Positive response in South Africa
The report seems to have been met with positive responses in South Africa. According to Marius Reitz, Luno’s South Africa country manager, the daily volumes have exceeded 1,200 BTC per day on its South African exchange in recent months:
“These numbers demonstrate the growing adoption of cryptocurrencies in South Africa and across the globe and reinforces our aim of upgrading the world to a better financial system.”
Reacting to the SARB report, Reitz said consumers in the country will have peace of mind knowing cryptocurrency service providers are being held to certain standards:
“SARB is taking an activity-based approach, meaning they are not proposing to regulate cryptocurrency itself but rather those persons or entities that provide services involving virtual assets.”
Reitz also noted the importance of the implementing requirements to meet AML/CFT standards, as well as the overall positive influence that well-balanced regulation could have for the sector:
“This will help keep out fraudsters and other operators with low concern (or capabilities) to keep customer information and money safe. We’ve seen that regulation in the industry can have a very positive impact. Imposing regulations in South Africa (and across the world) will enhance general trust in and stability of the market. It may also result in even more talent and investment capital flowing into the industry, unlocking more business models and bringing more advanced products to market.”
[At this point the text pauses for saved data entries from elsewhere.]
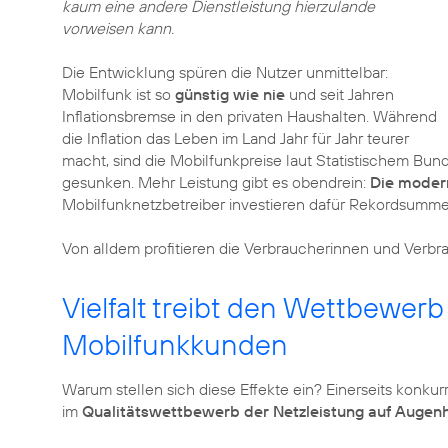
kaum eine andere Dienstleistung hierzulande
vorweisen kann.
Die Entwicklung spüren die Nutzer unmittelbar:
Mobilfunk ist so
günstig wie nie
und seit Jahren
Inflationsbremse in den privaten Haushalten. Während
die Inflation das Leben im Land Jahr für Jahr teurer
macht, sind die Mobilfunkpreise laut Statistischem B
gesunken. Mehr Leistung gibt es obendrein:
Die moder
Mobilfunknetzbetreiber investieren dafür Rekordsumme
Von alldem profitieren die Verbraucherinnen und Verb
Vielfalt treibt den Wettbewer
Mobilfunkkunden
Warum stellen sich diese Effekte ein? Einerseits konkurr
im
Qualitätswettbewerb der Netzleistung auf Augen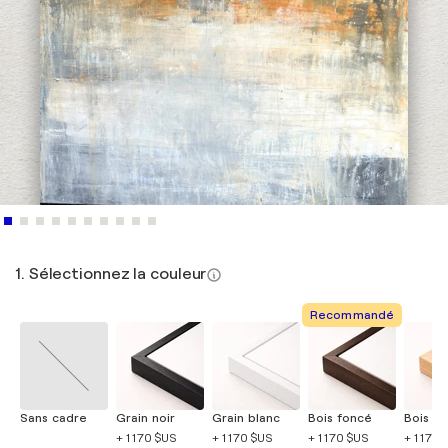
1. Sélectionnez la couleur
Recommandé
Sans cadre
Grain noir
Grain blanc
Bois foncé
Bois cla
+ 1 170 $US
+ 1 170 $US
+ 1 170 $US
+ 1 170 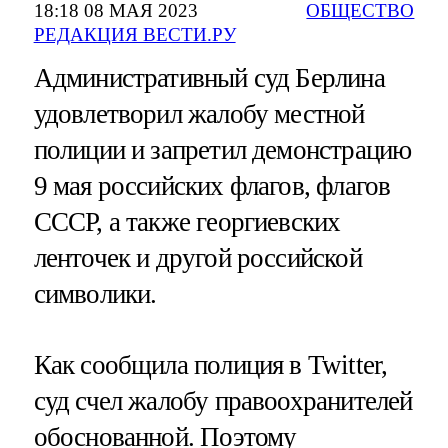
18:18 08 МАЯ 2023
ОБЩЕСТВО
РЕДАКЦИЯ ВЕСТИ.РУ
Административный суд Берлина
удовлетворил жалобу местной
полиции и запретил демонстрацию
9 мая российских флагов, флагов
СССР, а также георгиевских
ленточек и другой российской
символики.
Как сообщила полиция в Twitter,
суд счел жалобу правоохранителей
обоснованной. Поэтому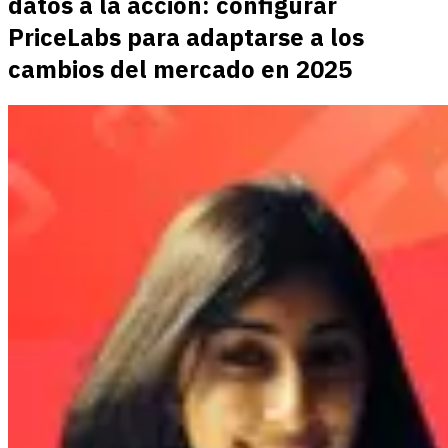
datos a la acción: configurar
PriceLabs para adaptarse a los
cambios del mercado en 2025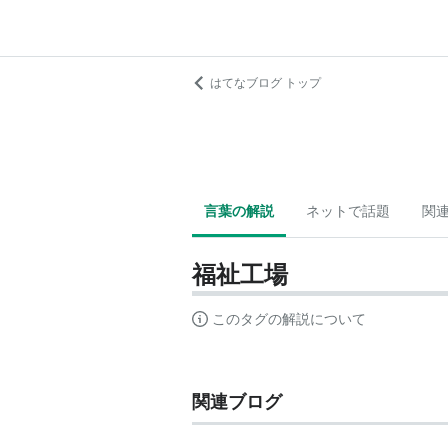
はてなブログ トップ
言葉の解説
ネットで話題
関
福祉工場
このタグの解説について
関連ブログ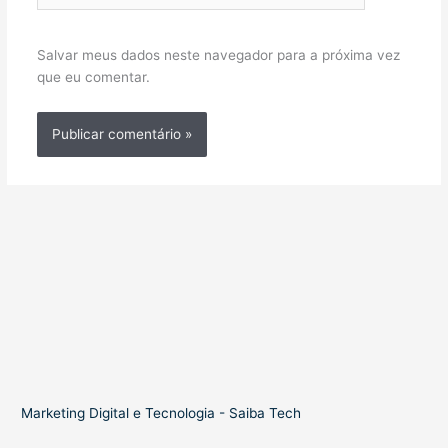
Salvar meus dados neste navegador para a próxima vez
que eu comentar.
Marketing Digital e Tecnologia - Saiba Tech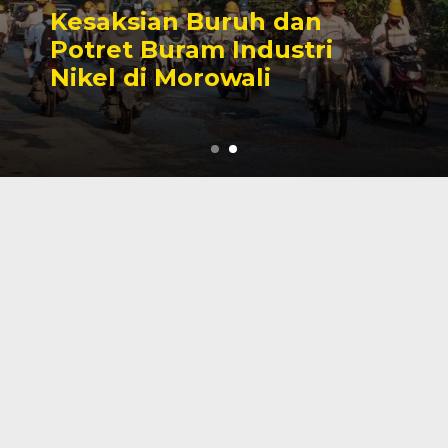
Sengketa Perizinan
Tambang yang Mengiringi
Karier Politik Anwar Hafid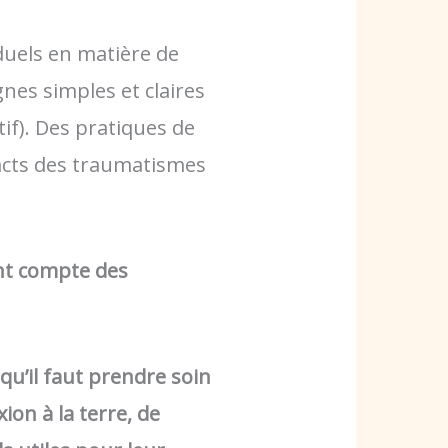
duels en matière de
nes simples et claires
tif). Des pratiques de
acts des traumatismes
ant compte des
r
qu’il faut prendre soin
ion à la terre, de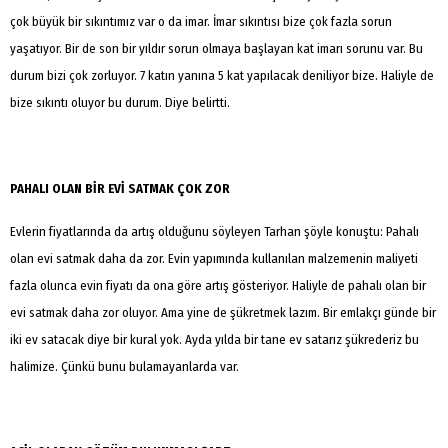
Popüler
çok büyük bir sıkıntımız var o da imar. İmar sıkıntısı bize çok fazla sorun
Aramalar:
yaşatıyor. Bir de son bir yıldır sorun olmaya başlayan kat imarı sorunu var. Bu
Ağrı
durum bizi çok zorluyor. 7 katın yanına 5 kat yapılacak deniliyor bize. Haliyle de
Doğubayazıt
bize sıkıntı oluyor bu durum. Diye belirtti.
PAHALI OLAN BİR EVİ SATMAK ÇOK ZOR
Evlerin fiyatlarında da artış olduğunu söyleyen Tarhan şöyle konuştu: Pahalı
olan evi satmak daha da zor. Evin yapımında kullanılan malzemenin maliyeti
fazla olunca evin fiyatı da ona göre artış gösteriyor. Haliyle de pahalı olan bir
evi satmak daha zor oluyor. Ama yine de şükretmek lazım. Bir emlakçı günde bir
iki ev satacak diye bir kural yok. Ayda yılda bir tane ev satarız şükrederiz bu
halimize. Çünkü bunu bulamayanlarda var.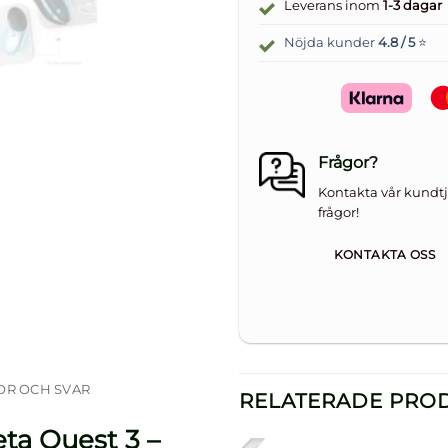
Leverans inom
1-3 dagar
Nöjda kunder
4.8 / 5
⭐
Frågor?
Kontakta vår kundtj
frågor!
KONTAKTA OSS
OR OCH SVAR
RELATERADE PRO
ta Quest 3 –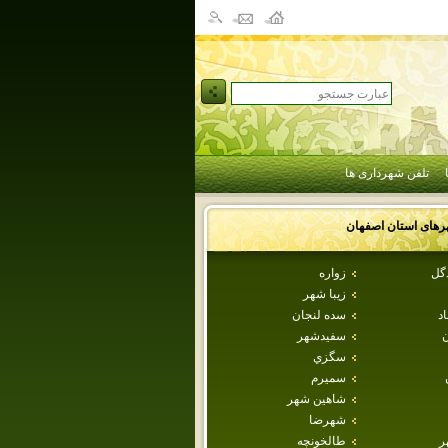
تلفن شهرداری ها
رهای استان
اصفهان
دگل
زواره
زيبا شهر
اد
سده لنجان
ن
سفيدشهر
سگزي
سميرم
شاهين شهر
شهرضا
ر
طالخونچه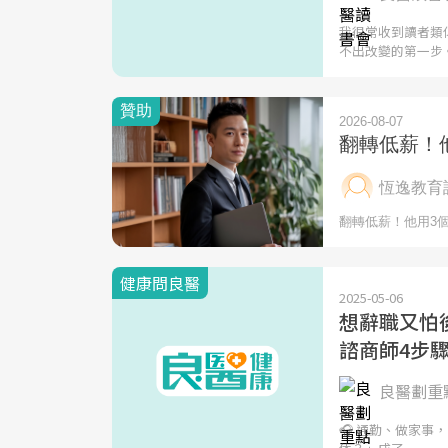
我很常收到讀者類
不出改變的第一步
健康問良醫
2025-05-06
想辭職又怕
諮商師4步
良醫劃重點
🎧 通勤、做家事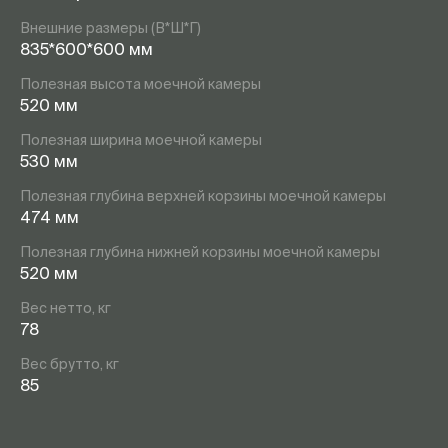
Внешние размеры (В*Ш*Г)
835*600*600 мм
Полезная высота моечной камеры
520 мм
Полезная ширина моечной камеры
530 мм
Полезная глубина верхней корзины моечной камеры
474 мм
Полезная глубина нижней корзины моечной камеры
520 мм
Вес нетто, кг
78
Вес брутто, кг
85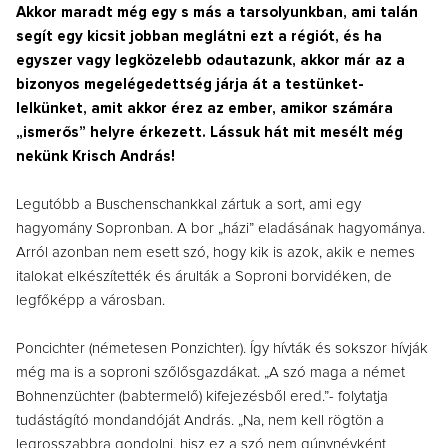
Akkor maradt még egy s más a tarsolyunkban, ami talán
segít egy kicsit jobban meglátni ezt a régiót, és ha
egyszer vagy legközelebb odautazunk, akkor már az a
bizonyos megelégedettség járja át a testünket-
lelkünket, amit akkor érez az ember, amikor számára
„ismerős” helyre érkezett. Lássuk hát mit mesélt még
nekünk Krisch András!
Legutóbb a Buschenschankkal zártuk a sort, ami egy
hagyomány Sopronban. A bor „házi” eladásának hagyománya.
Arról azonban nem esett szó, hogy kik is azok, akik e nemes
italokat elkészítették és árulták a Soproni borvidéken, de
legfőképp a városban.
Poncichter (németesen Ponzichter). Így hívták és sokszor hívják
még ma is a soproni szőlősgazdákat. „A szó maga a német
Bohnenzüchter (babtermelő) kifejezésből ered.”- folytatja
tudástágító mondandóját András. „Na, nem kell rögtön a
legrosszabbra gondolni, hisz ez a szó nem gúnynévként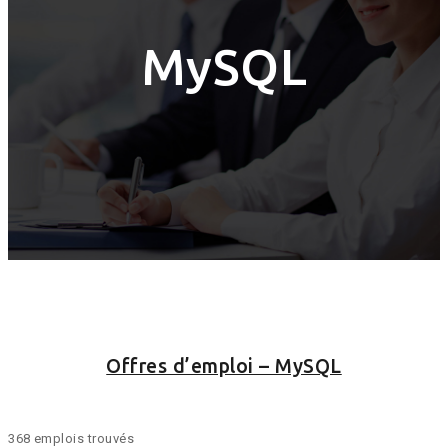
MySQL
Offres d’emploi – MySQL
368 emplois trouvés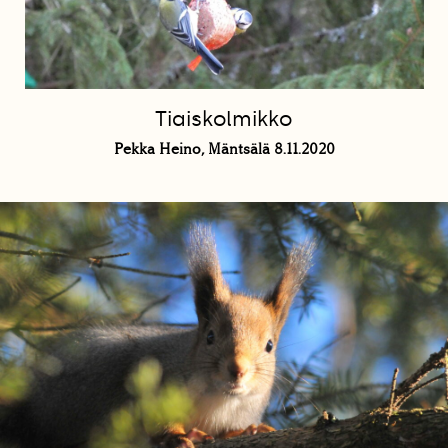
Tiaiskolmikko
Pekka Heino, Mäntsälä 8.11.2020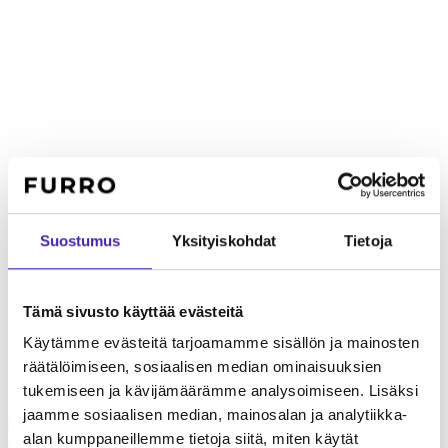
Suostumus
Yksityiskohdat
Tietoja
Tämä sivusto käyttää evästeitä
Käytämme evästeitä tarjoamamme sisällön ja mainosten
räätälöimiseen, sosiaalisen median ominaisuuksien
tukemiseen ja kävijämäärämme analysoimiseen. Lisäksi
Lapsiperheelle
Parsonrussellinterrieri on leikkisä ja kestävä
jaamme sosiaalisen median, mainosalan ja analytiikka-
lasten kanssa. Korkea energiataso ja terrieri-itsepäisyys vaativat
alan kumppaneillemme tietoja siitä, miten käytät
valvontaa ja selkeitä sääntöjä.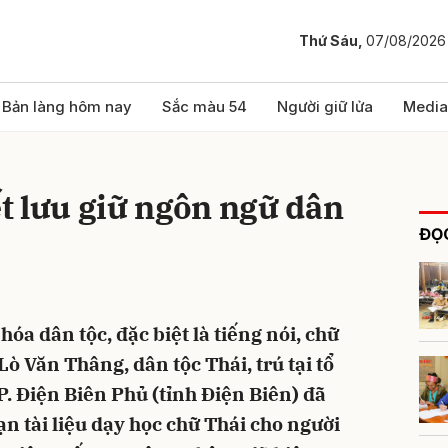
Thứ Sáu,
07/08/2026
bình luận
Bản làng hôm nay
Sắc màu 54
Người giữ lửa
Media
t lưu giữ ngôn ngữ dân
ĐỌC
óa dân tộc, đặc biệt là tiếng nói, chữ
Hủy
G
Lò Văn Thâng, dân tộc Thái, trú tại tổ
 Điện Biên Phủ (tỉnh Điện Biên) đã
n tài liệu dạy học chữ Thái cho người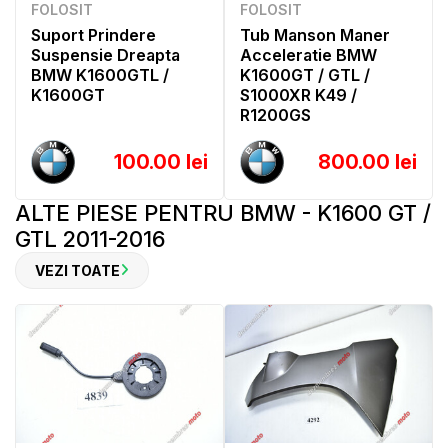
FOLOSIT
FOLOSIT
Suport Prindere
Tub Manson Maner
Suspensie Dreapta
Acceleratie BMW
BMW K1600GTL /
K1600GT / GTL /
K1600GT
S1000XR K49 /
R1200GS
100.00 lei
800.00 lei
ALTE PIESE PENTRU BMW - K1600 GT /
GTL 2011-2016
VEZI TOATE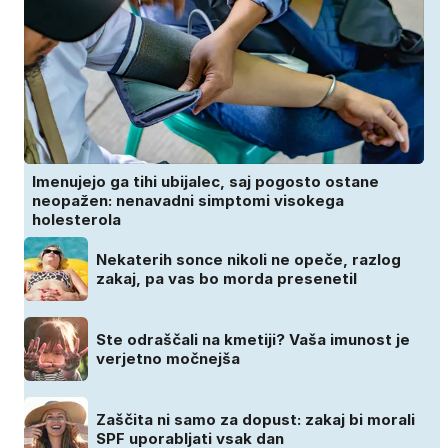
Imenujejo ga tihi ubijalec, saj pogosto ostane
neopažen: nenavadni simptomi visokega
holesterola
Nekaterih sonce nikoli ne opeče, razlog
zakaj, pa vas bo morda presenetil
Ste odraščali na kmetiji? Vaša imunost je
verjetno močnejša
Zaščita ni samo za dopust: zakaj bi morali
SPF uporabljati vsak dan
James, who has been involved in the space for the past five years. He suggests that the move is a balanced approach that protects conventional financial institutions and consumers while not impeding on the use of cryptocurrencies:
“Having carefully read through SARB’s consulting paper on regulating crypto assets in South Africa, it’s clear to me that they want to be as progressive as possible without hindering and infringing on the security of South Africa’s central banks.
“Despite them trying to mitigate the risk, and trying to remain as traditional as possible in terms of fiat, centralised monetary systems, they are still being progressive in their approach to crypto assets.”
South Africans have until Feb. 15, 2019 to provide input on the proposed way forward by the South African Reserve Bank.